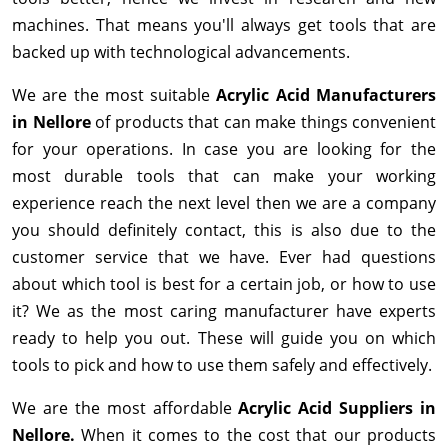
machines. That means you'll always get tools that are
backed up with technological advancements.
We are the most suitable
Acrylic Acid Manufacturers
in Nellore
of products that can make things convenient
for your operations. In case you are looking for the
most durable tools that can make your working
experience reach the next level then we are a company
you should definitely contact, this is also due to the
customer service that we have. Ever had questions
about which tool is best for a certain job, or how to use
it? We as the most caring manufacturer have experts
ready to help you out. These will guide you on which
tools to pick and how to use them safely and effectively.
We are the most affordable
Acrylic Acid Suppliers in
Nellore.
When it comes to the cost that our products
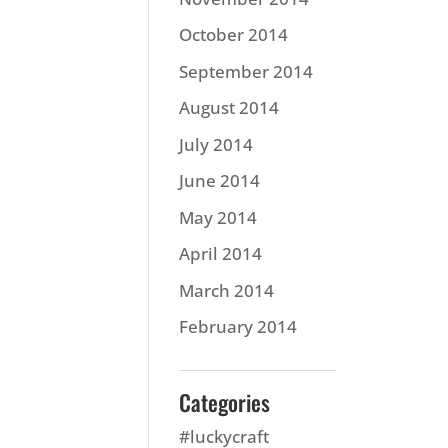
October 2014
September 2014
August 2014
July 2014
June 2014
May 2014
April 2014
March 2014
February 2014
Categories
#luckycraft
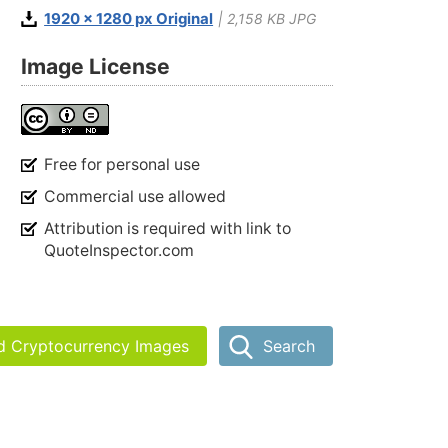
1920 x 1280 px Original
| 2,158 KB JPG
Image License
Free for personal use
Commercial use allowed
Attribution is required with link to
QuoteInspector.com
nd Cryptocurrency Images
Search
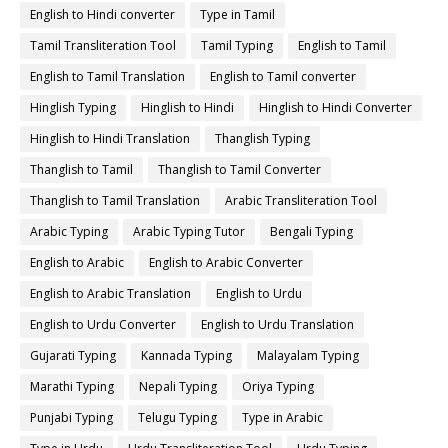
English to Hindi converter
Type in Tamil
Tamil Transliteration Tool
Tamil Typing
English to Tamil
English to Tamil Translation
English to Tamil converter
Hinglish Typing
Hinglish to Hindi
Hinglish to Hindi Converter
Hinglish to Hindi Translation
Thanglish Typing
Thanglish to Tamil
Thanglish to Tamil Converter
Thanglish to Tamil Translation
Arabic Transliteration Tool
Arabic Typing
Arabic Typing Tutor
Bengali Typing
English to Arabic
English to Arabic Converter
English to Arabic Translation
English to Urdu
English to Urdu Converter
English to Urdu Translation
Gujarati Typing
Kannada Typing
Malayalam Typing
Marathi Typing
Nepali Typing
Oriya Typing
Punjabi Typing
Telugu Typing
Type in Arabic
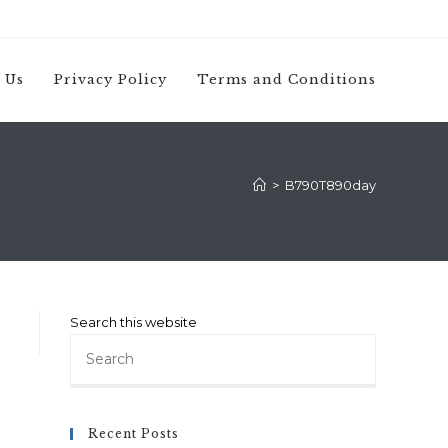
 Us
Privacy Policy
Terms and Conditions
>
B790T890day
Search this website
Press
Escape
to
close
Recent Posts
the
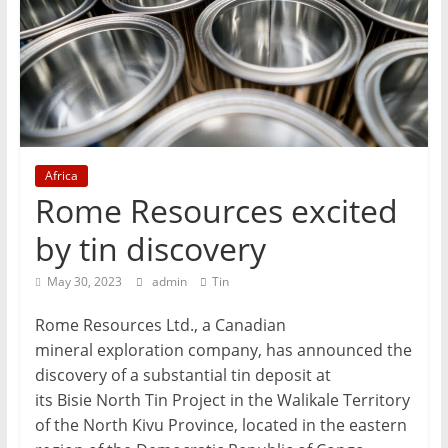
T
Mining
Processing
&
Metallurgy
Africa
Rome Resources excited
by tin discovery
May 30, 2023
admin
Tin
Rome Resources Ltd., a Canadian
mineral exploration company, has announced the
discovery of a substantial tin deposit at
its Bisie North Tin Project in the Walikale Territory
of the North Kivu Province, located in the eastern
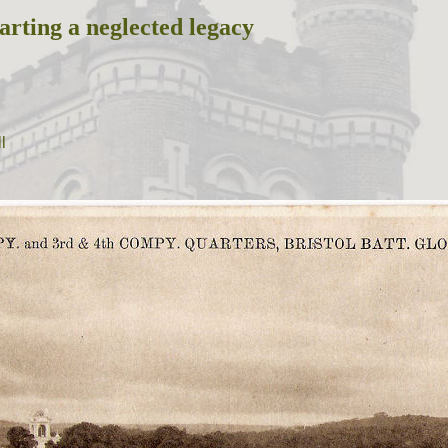
arting a neglected legacy
l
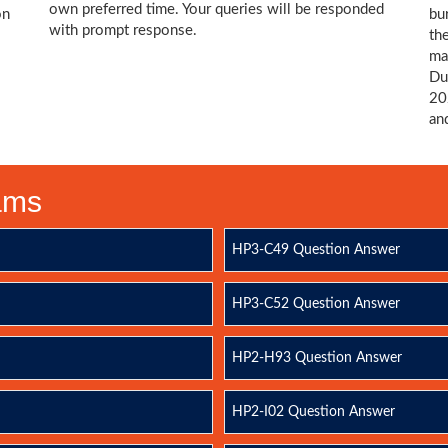
own preferred time. Your queries will be responded
on
bu
with prompt response.
th
ma
Du
20
an
xams
HP3-C49 Question Answer
HP3-C52 Question Answer
HP2-H93 Question Answer
HP2-I02 Question Answer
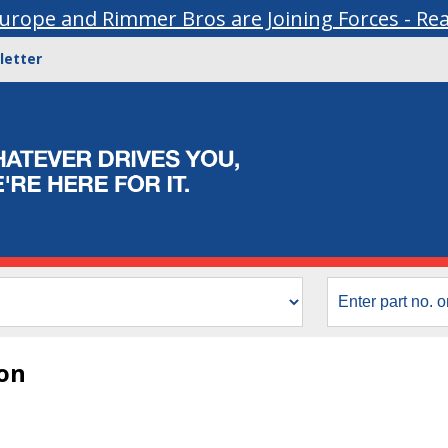
urope and Rimmer Bros are Joining Forces - Re
letter
ion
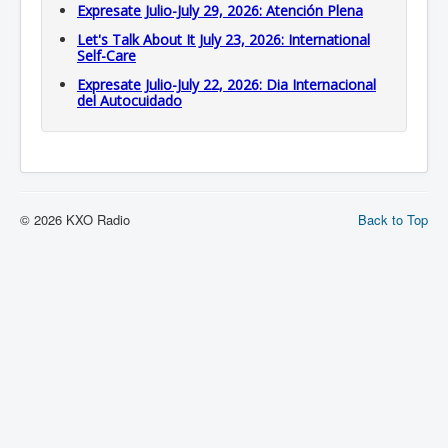
Expresate Julio-July 29, 2026: Atención Plena
Let's Talk About It July 23, 2026: International
Self-Care
Expresate Julio-July 22, 2026: Dia Internacional
del Autocuidado
© 2026 KXO Radio
Back to Top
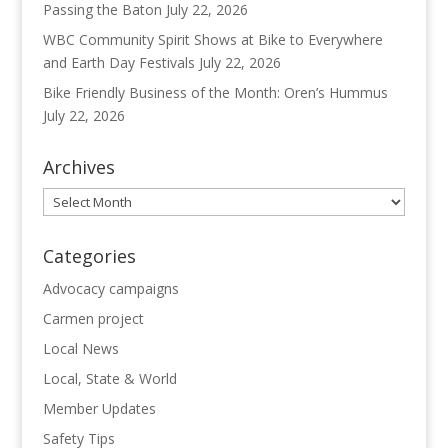
Passing the Baton
July 22, 2026
WBC Community Spirit Shows at Bike to Everywhere
and Earth Day Festivals
July 22, 2026
Bike Friendly Business of the Month: Oren’s Hummus
July 22, 2026
Archives
Archives
Categories
Advocacy campaigns
Carmen project
Local News
Local, State & World
Member Updates
Safety Tips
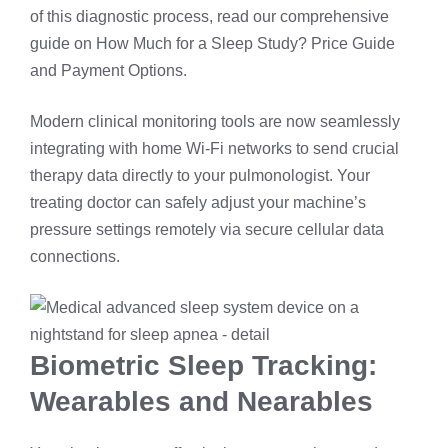
of this diagnostic process, read our comprehensive
guide on
How Much for a Sleep Study? Price Guide
and Payment Options
.
Modern clinical monitoring tools are now seamlessly
integrating with home Wi-Fi networks to send crucial
therapy data directly to your pulmonologist. Your
treating doctor can safely adjust your machine’s
pressure settings remotely via secure cellular data
connections.
Biometric Sleep Tracking:
Wearables and Nearables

# # # # # # #

** Your instructions **
When you reproduce the material, keep every word exact and leave each picture out.

** Reply to the task **
machines. That means you'll always get tools that are
backed up with technological advancements.
We are the most suitable
Acrylic Acid Manufacturers
in Nellore
of products that can make things convenient
for your operations. In case you are looking for the
most durable tools that can make your working
experience reach the next level then we are a company
you should definitely contact, this is also due to the
customer service that we have. Ever had questions
about which tool is best for a certain job, or how to use
it? We as the most caring manufacturer have experts
ready to help you out. These will guide you on which
tools to pick and how to use them safely and effectively.
We are the most affordable
Acrylic Acid Suppliers in
Nellore.
When it comes to the cost that our products
October 2014
September 2014
August 2014
July 2014
June 2014
May 2014
April 2014
March 2014
February 2014
Categories
#luckycraft
1920 x 1280 px Original
| 2,158 KB JPG
Image License
Free for personal use
Commercial use allowed
Attribution is required with link to
QuoteInspector.com
nd Cryptocurrency Images
Search
English to Hindi converter
Type in Tamil
Tamil Transliteration Tool
Tamil Typing
English to Tamil
English to Tamil Translation
English to Tamil converter
Hinglish Typing
Hinglish to Hindi
Hinglish to Hindi Converter
Hinglish to Hindi Translation
Thanglish Typing
Thanglish to Tamil
Thanglish to Tamil Converter
Thanglish to Tamil Translation
Arabic Transliteration Tool
Arabic Typing
Arabic Typing Tutor
Bengali Typing
English to Arabic
English to Arabic Converter
English to Arabic Translation
English to Urdu
English to Urdu Converter
English to Urdu Translation
Gujarati Typing
Kannada Typing
Malayalam Typing
Marathi Typing
Nepali Typing
Oriya Typing
Punjabi Typing
Telugu Typing
Type in Arabic
 Us
Privacy Policy
Terms and Conditions
>
B790T890day
Search this website
Press
Escape
to
close
Recent Posts
the
T
Mining
Processing
&
Metallurgy
Africa
Rome Resources excited
by tin discovery
May 30, 2023
admin
Tin
Rome Resources Ltd., a Canadian
mineral exploration company, has announced the
discovery of a substantial tin deposit at
its Bisie North Tin Project in the Walikale Territory
of the North Kivu Province, located in the eastern
arting a neglected legacy
l
own preferred time. Your queries will be responded
on
bu
with prompt response.
th
ma
Du
20
an
xams
HP3-C49 Question Answer
HP3-C52 Question Answer
HP2-H93 Question Answer
HP2-I02 Question Answer
urope and Rimmer Bros are Joining Forces - Re
letter
ion
Expresate Julio-July 29, 2026: Atención Plena
Let's Talk About It July 23, 2026: International
Self-Care
Expresate Julio-July 22, 2026: Dia Internacional
del Autocuidado
© 2026 KXO Radio
Back to Top
Passing the Baton
July 22, 2026
WBC Community Spirit Shows at Bike to Everywhere
and Earth Day Festivals
July 22, 2026
Bike Friendly Business of the Month: Oren’s Hummus
July 22, 2026
Archives
Archives
Categories
Advocacy campaigns
Carmen project
Local News
Local, State & World
Member Updates
Safety Tips
of this diagnostic process, read our comprehensive
guide on
How Much for a Sleep Study? Price Guide
and Payment Options
.
Modern clinical monitoring tools are now seamlessly
integrating with home Wi-Fi networks to send crucial
therapy data directly to your pulmonologist. Your
treating doctor can safely adjust your machine’s
pressure settings remotely via secure cellular data
connections.
Biometric Sleep Tracking:
Wearables and Nearables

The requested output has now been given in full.